Results: The sensitivity, specificity, PPV, NPV and accuracy were 93.55%, 60.00%, 93.55%, 60.00% and 88.89% for CK19; 93.55%, 40.00%, 90.63%, 50.00% and 86.11% for Galectin-3; 77.42%, 100.00%, 100.00%, 41.67% and 80.56% for HBME-1; 66.13%, 100.00%, 100.00%, 32.26% and 70.83% for CD56; and 91.94%, 100.00%, 100.00%, 66.67% and 93.06% for pathogenic mutation.
Conclusions: The application of biomarkers is very effective in distinguishing indeterminate CNB samples of thyroid nodules. Gene testing by NGS using a target panel has very high accuracy. The limitation of tumor quantity is the main reason for the weakened power of NGS. IHC plays an important role in cases with negative NGS results. The combination of NGS and IHC is a reliable “rule in” test for malignancy.
Thyroid nodules are a common disease of the endocrine system. The prevalence is 20–76% in the Chinese population as identified by high-resolution ultrasound, and 5–15% of nodules are malignant [1]. It is very important to screen these malignant cases for further treatment.
Core needle biopsy (CNB) was first used in the preoperative diagnosis of thyroid nodules in the 1990s [2]. CNB has not been widely used for many years because of the pain, tolerability and complications associated with the operation. However, with advances in CNB devices and the development of high-resolution ultrasound, these disadvantages have been significantly reduced. Recently, several large single-center studies have shown no significant differences between fine-needle biopsy (FNB) and CNB in terms of pain, tolerability, or complications [3, 4]. In this case, the advantage of CNB for obtaining a large amount of tissue and providing more information on histological structures is highlighted. Published studies have shown that the accuracy of CNB for the preoperative diagnosis of thyroid nodules was higher than that of FNB [5]. However, approximately 5%-20% of CNB samples are classified as indeterminate based on morphology alone [5, 6]. Compared to FNB, samples collected by CNB are more accessible for various testing methods. Therefore, studying the application of biomarkers in distinguishing indeterminate CNB samples of thyroid nodules is a practical need. We retrieved 72 cases of indeterminate CNB of thyroid nodules that had matched resected specimens. Taking the diagnoses of the matched resected specimens as the gold standard, we studied the capability of biomarkers in distinguishing indeterminate samples as either malignant or benign.
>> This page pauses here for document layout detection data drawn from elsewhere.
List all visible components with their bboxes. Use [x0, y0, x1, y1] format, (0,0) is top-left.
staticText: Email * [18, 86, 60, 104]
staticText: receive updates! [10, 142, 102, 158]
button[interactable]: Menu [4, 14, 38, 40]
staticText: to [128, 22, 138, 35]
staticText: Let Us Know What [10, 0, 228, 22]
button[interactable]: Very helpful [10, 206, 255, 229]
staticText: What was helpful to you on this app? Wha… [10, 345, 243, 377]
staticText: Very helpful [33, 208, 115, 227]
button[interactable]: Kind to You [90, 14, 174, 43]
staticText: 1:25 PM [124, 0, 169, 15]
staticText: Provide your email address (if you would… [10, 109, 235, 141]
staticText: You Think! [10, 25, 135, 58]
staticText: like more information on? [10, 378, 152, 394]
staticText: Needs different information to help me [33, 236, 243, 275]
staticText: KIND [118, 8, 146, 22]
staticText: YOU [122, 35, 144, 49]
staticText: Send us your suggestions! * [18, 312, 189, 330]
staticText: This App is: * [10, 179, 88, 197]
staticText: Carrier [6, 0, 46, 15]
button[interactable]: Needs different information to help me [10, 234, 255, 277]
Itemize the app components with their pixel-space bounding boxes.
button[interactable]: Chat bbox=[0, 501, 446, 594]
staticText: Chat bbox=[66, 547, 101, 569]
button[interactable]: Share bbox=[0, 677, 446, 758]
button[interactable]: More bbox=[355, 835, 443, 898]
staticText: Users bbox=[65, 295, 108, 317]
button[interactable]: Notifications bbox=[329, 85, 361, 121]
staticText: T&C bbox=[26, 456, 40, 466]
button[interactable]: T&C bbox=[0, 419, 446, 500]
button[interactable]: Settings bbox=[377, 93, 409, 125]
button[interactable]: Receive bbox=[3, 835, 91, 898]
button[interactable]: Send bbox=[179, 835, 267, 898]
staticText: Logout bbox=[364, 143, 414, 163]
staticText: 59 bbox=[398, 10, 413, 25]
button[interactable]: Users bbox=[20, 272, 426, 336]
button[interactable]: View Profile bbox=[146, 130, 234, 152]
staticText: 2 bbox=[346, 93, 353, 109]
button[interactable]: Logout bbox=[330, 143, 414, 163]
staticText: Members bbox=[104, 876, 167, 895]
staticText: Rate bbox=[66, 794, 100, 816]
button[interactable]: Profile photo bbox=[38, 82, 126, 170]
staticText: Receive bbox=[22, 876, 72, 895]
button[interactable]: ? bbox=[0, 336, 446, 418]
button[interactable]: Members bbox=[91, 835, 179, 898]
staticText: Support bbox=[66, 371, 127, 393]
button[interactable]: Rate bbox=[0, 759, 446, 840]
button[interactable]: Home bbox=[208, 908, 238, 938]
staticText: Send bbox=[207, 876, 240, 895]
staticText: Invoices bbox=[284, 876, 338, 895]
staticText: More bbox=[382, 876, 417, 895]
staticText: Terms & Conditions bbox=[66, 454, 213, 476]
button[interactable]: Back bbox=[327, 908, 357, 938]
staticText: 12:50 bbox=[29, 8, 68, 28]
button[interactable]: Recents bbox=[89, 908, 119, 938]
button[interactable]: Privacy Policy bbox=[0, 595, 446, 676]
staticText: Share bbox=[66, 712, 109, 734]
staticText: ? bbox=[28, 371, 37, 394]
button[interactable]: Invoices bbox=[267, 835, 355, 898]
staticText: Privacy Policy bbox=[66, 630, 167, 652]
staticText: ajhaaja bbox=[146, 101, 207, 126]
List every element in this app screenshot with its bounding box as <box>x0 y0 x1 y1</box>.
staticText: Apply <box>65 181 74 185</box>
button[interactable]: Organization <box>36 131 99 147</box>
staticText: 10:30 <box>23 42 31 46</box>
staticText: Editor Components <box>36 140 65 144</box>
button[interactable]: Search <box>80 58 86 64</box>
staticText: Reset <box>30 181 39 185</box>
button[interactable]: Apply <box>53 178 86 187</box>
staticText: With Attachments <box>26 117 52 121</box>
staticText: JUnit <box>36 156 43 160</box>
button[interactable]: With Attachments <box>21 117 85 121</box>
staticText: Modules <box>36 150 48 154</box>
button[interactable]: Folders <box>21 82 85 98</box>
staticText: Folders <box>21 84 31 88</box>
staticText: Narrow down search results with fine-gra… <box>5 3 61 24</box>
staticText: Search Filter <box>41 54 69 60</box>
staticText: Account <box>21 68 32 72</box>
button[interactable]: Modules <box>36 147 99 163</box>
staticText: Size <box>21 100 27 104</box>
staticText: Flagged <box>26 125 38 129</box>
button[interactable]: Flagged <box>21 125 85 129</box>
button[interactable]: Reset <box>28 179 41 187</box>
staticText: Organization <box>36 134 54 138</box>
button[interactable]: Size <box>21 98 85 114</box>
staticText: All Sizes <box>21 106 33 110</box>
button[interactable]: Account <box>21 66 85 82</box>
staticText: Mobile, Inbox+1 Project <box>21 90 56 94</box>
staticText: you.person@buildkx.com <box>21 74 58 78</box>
Patients with thyroid nodules with both CNB and matched resected specimens treated at Peking University First Hospital between January 2015 and December 2017 were reviewed. CNB was used as the first-line preoperative diagnosis in all cases without prior FNB and was performed according to the recommendations from publications [7].
According to the proposal of the Korean Thyroid Association, the diagnoses of CNB specimens were divided into the following six categories: I. unsatisfactory; II. benign; III. indeterminate lesion; IV, follicular neoplasm; V, suspicious for malignancy; and VI, malignant [8]. Cases classified as III-V were retrieved.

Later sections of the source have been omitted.